# [YOUR ASSIGNMENT]
An exact transcription of every record below is required, with the pictures left out.

----- RECORD SET -----

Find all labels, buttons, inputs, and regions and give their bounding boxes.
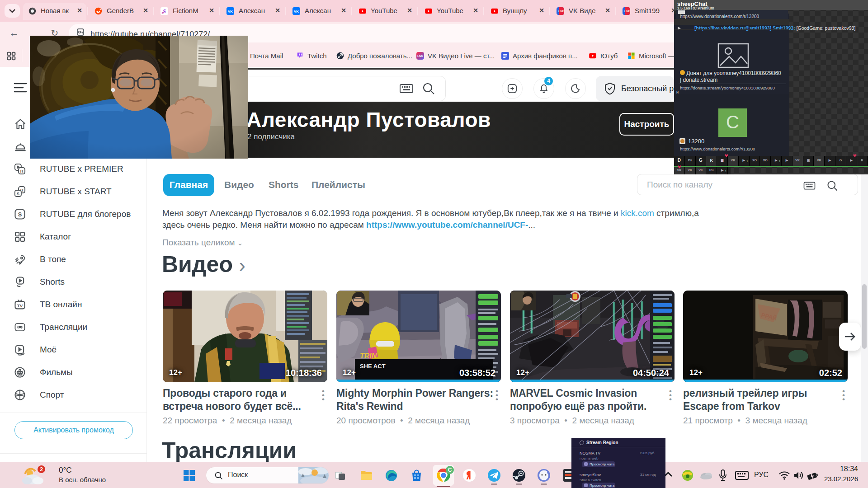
svg-text:R: R <box>20 169 24 174</box>
svg-text:VK: VK <box>228 9 233 14</box>
svg-text:TRIN: TRIN <box>360 352 377 360</box>
svg-text:VK: VK <box>294 9 299 14</box>
svg-text:LIVE: LIVE <box>558 10 564 13</box>
svg-text:LIVE: LIVE <box>417 55 423 57</box>
svg-text:S: S <box>18 211 22 218</box>
svg-text:LIVE: LIVE <box>624 10 630 13</box>
svg-text:SHE ACT: SHE ACT <box>360 363 386 370</box>
svg-text:TV: TV <box>17 303 23 308</box>
svg-text:S: S <box>17 192 19 196</box>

-----

# [RESULT]
Find all labels, buttons, inputs, and regions and give their bounding boxes.
svg-text:R: R <box>20 169 24 174</box>
svg-text:VK: VK <box>228 9 233 14</box>
svg-text:TRIN: TRIN <box>360 352 377 360</box>
svg-text:VK: VK <box>294 9 299 14</box>
svg-text:LIVE: LIVE <box>558 10 564 13</box>
svg-text:LIVE: LIVE <box>417 55 423 57</box>
svg-text:S: S <box>18 211 22 218</box>
svg-text:LIVE: LIVE <box>624 10 630 13</box>
svg-text:SHE ACT: SHE ACT <box>360 363 386 370</box>
svg-text:TV: TV <box>17 303 23 308</box>
svg-text:S: S <box>17 192 19 196</box>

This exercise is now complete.